NASA Jet Propulsion Laboratory (JPL) scientists on Wednesday presented a preview of the upcoming Mars 2020 mission that included a comprehensive account of the Mars Helicopter Scout (MHS) drone that will be deployed on the Red Planet. The mission is designed to help determine if life ever existed on Mars and also help prepare for humans coming to the planet by investigating available resources, NASA JPI systems engineer Matt Musynski told a packed room at Heli-Expo 2020.

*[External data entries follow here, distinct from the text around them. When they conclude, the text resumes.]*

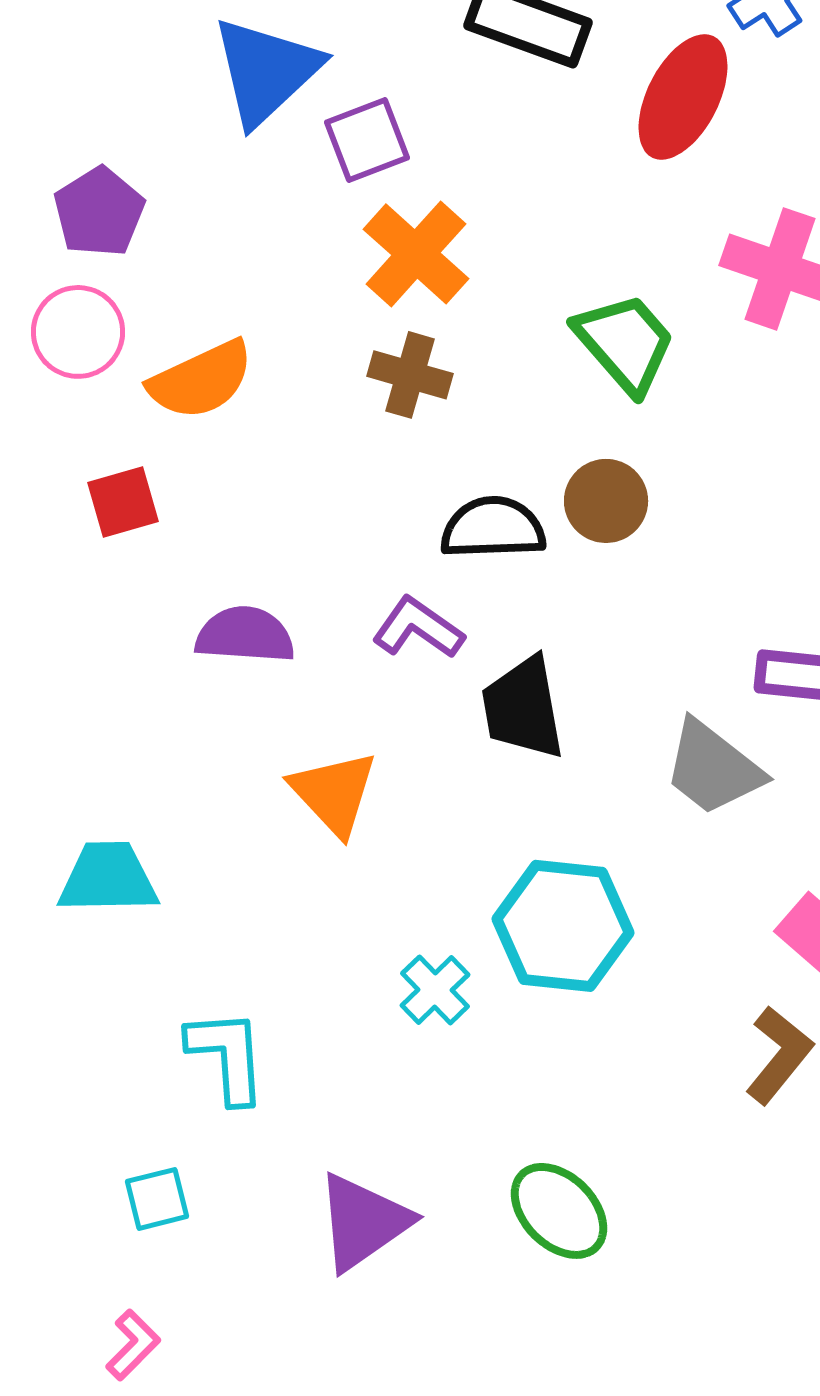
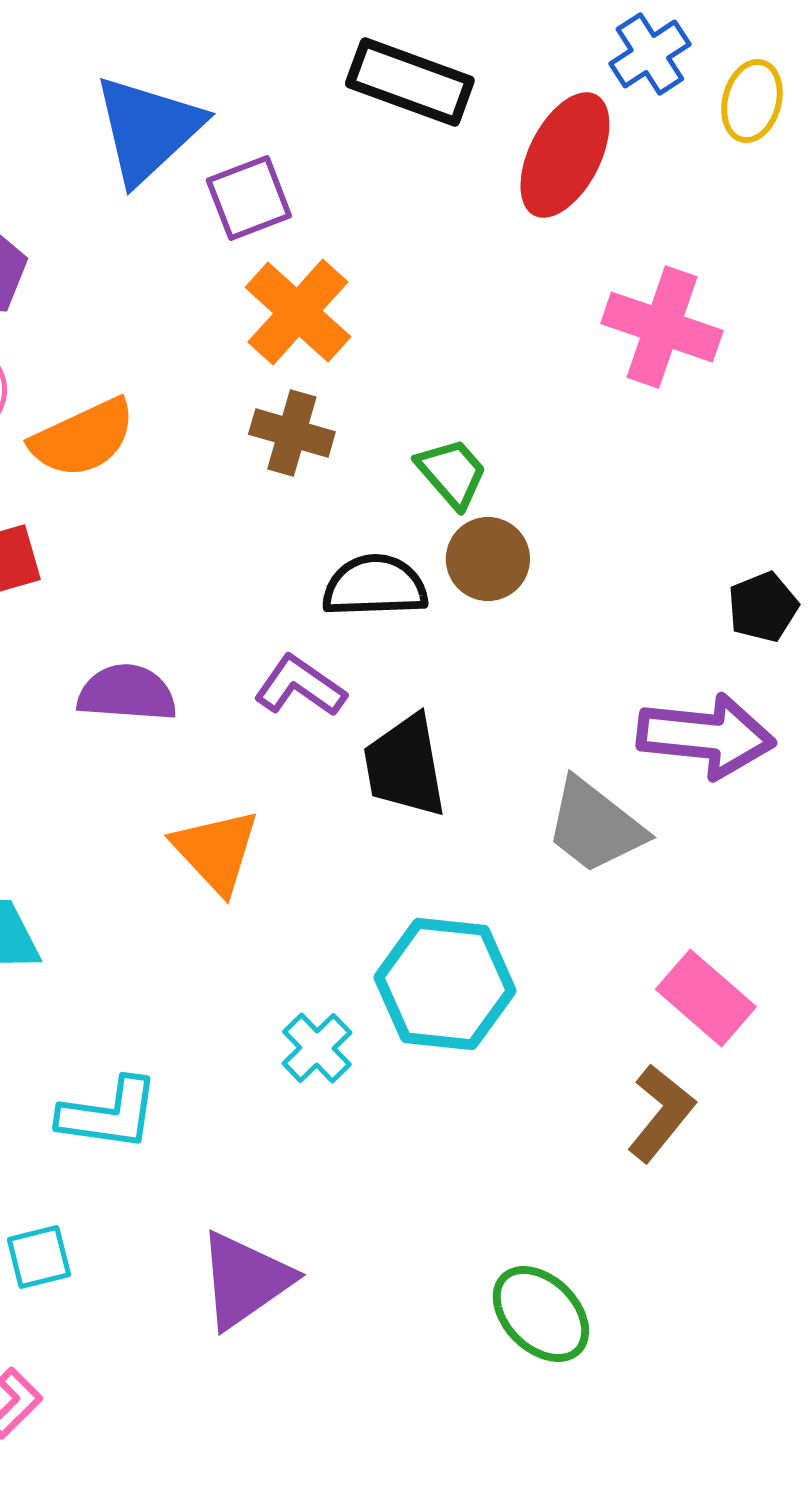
green trapezoid: (625, 343) -> (452, 473), moved, size x0.7
cyan L-shape: (227, 1056) -> (109, 1114), turned 102
green ellipse: (559, 1211) -> (541, 1314), moved

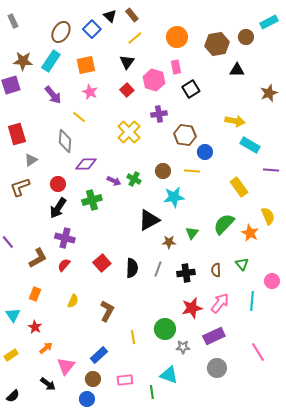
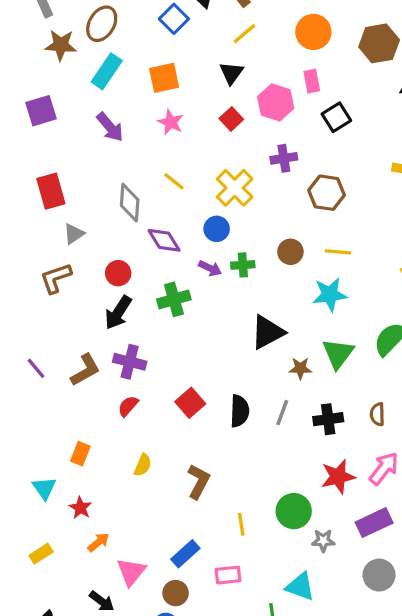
brown ellipse: (61, 32) -> (102, 24), moved
brown star: (23, 61) -> (61, 45), moved
yellow line: (79, 117) -> (174, 181), moved
blue circle: (205, 152) -> (217, 229), moved
purple diamond: (86, 164) -> (164, 240), turned 60
green cross: (134, 179) -> (243, 265), turned -32
cyan star: (174, 197) -> (330, 294), moved
green triangle: (192, 233) -> (338, 354), size x1.5
brown L-shape: (38, 258) -> (85, 370), moved
pink rectangle: (125, 380) -> (228, 575), moved

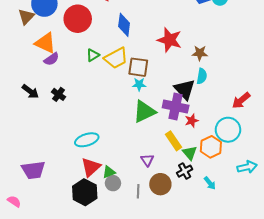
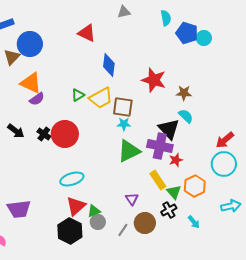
red circle: (78, 19) -> (65, 134), moved
cyan semicircle: (202, 76) -> (186, 116), turned -56
cyan circle: (228, 130) -> (224, 164), moved
gray line: (138, 191) -> (123, 230), turned 32

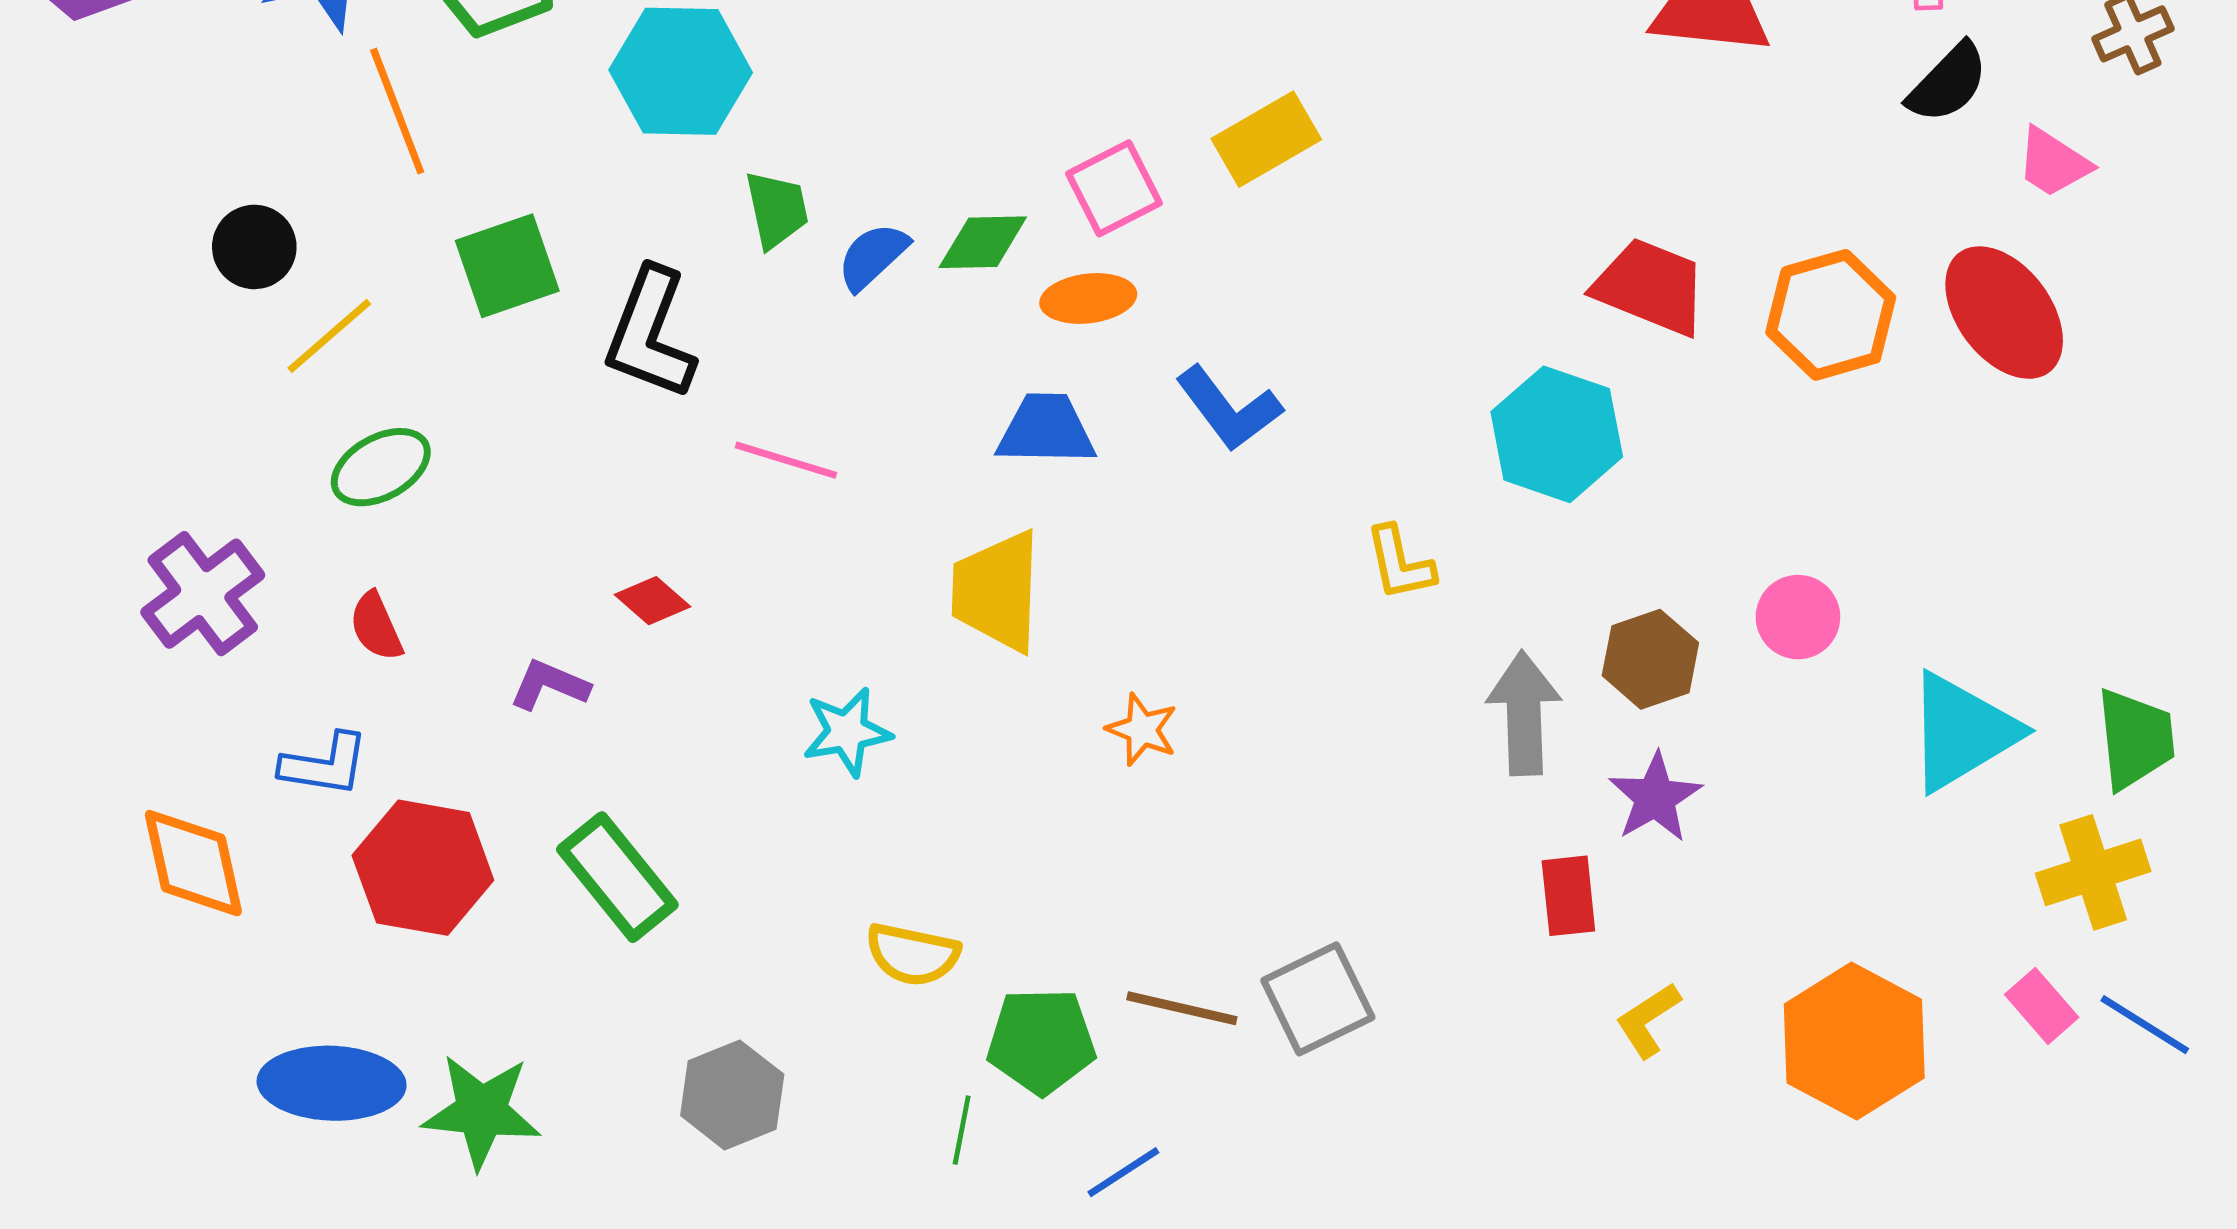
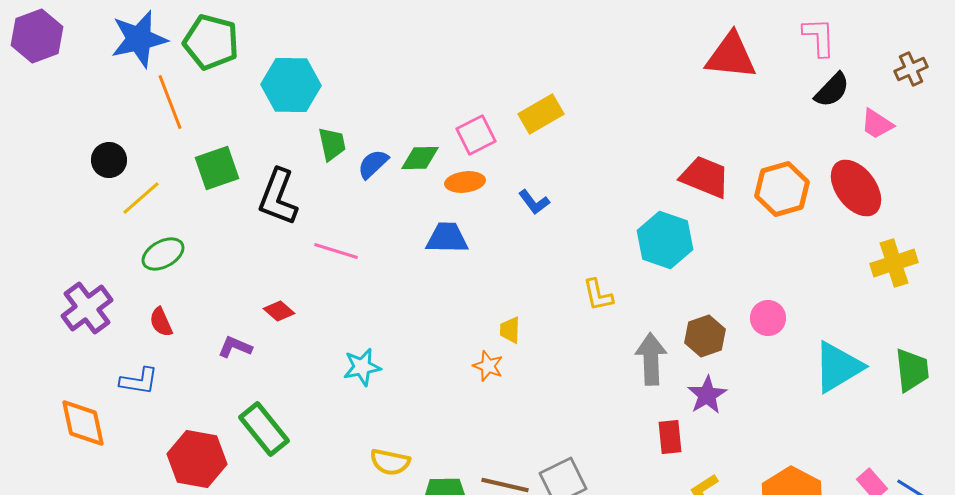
blue L-shape: (1229, 409) -> (534, 202), moved, size x0.7
yellow trapezoid: (997, 591) -> (510, 330), moved, size x0.5
red hexagon: (423, 868) -> (197, 459), moved
yellow cross: (2093, 872) -> (894, 263), moved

The MHS is designed to test technology that could be used on future Mars missions to find interesting targets for study, as well as help plan the rover’s route. MHS is expected to fly no more than five times during its 30-day test campaign, which is slated for 2021. The flights will each last no more than three minutes at altitudes ranging from about 10 to 33 feet agl, with a maximum range of about 2,000 feet.
But before proceeding with building the drone, NASA engineers had to determine if controlled flight was even possible in the thin Martian air, which is only 1 percent of the earth’s atmospheric density, said Havard Grip, a member of the Mars 2020 Helicopter team. An additional challenge was to find the answer while in earth’s gravity.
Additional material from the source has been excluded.